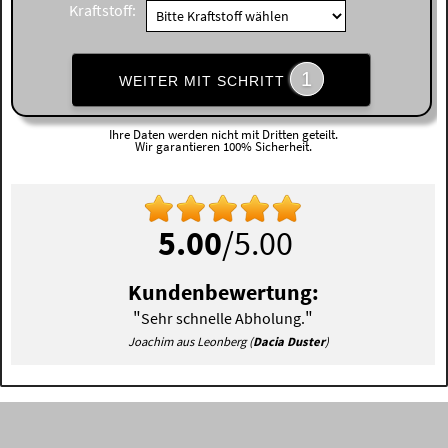
Kraftstoff:
1
WEITER MIT SCHRITT
Ihre Daten werden nicht mit Dritten geteilt.
Wir garantieren 100% Sicherheit.
5.00
/5.00
Kundenbewertung:
"
"
Sehr schnelle Abholung.
Joachim aus Leonberg (
Dacia Duster
)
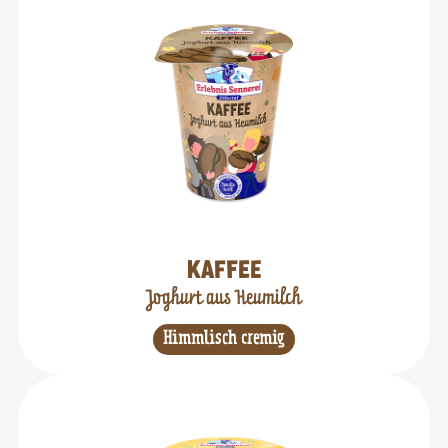
KAFFEE
Joghurt aus Heumilch
Himmlisch cremig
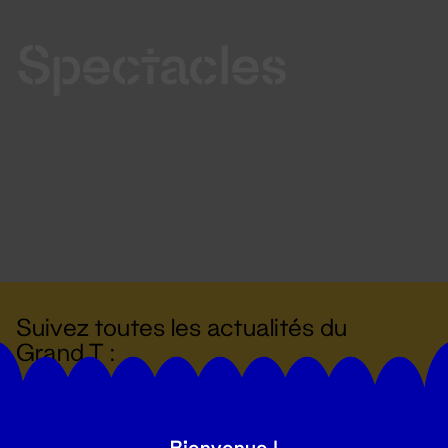
Spectacles
Suivez toutes les actualités du
Grand T :
S'inscrire
Bienvenue !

--- --- ---

**Exercise instructions**
Your response should reproduce the entire listing verbatim, minus the pictures.

**Task solution**
Kraftstoff:
1
WEITER MIT SCHRITT
Ihre Daten werden nicht mit Dritten geteilt.
Wir garantieren 100% Sicherheit.
5.00
/5.00
Kundenbewertung:
"
"
Sehr schnelle Abholung.
Joachim aus Leonberg (
Dacia Duster
)
KAFFEE
Joghurt aus Heumilch
Himmlisch cremig
Spectacles
Suivez toutes les actualités du
Grand T :
S'inscrire
Bienvenue !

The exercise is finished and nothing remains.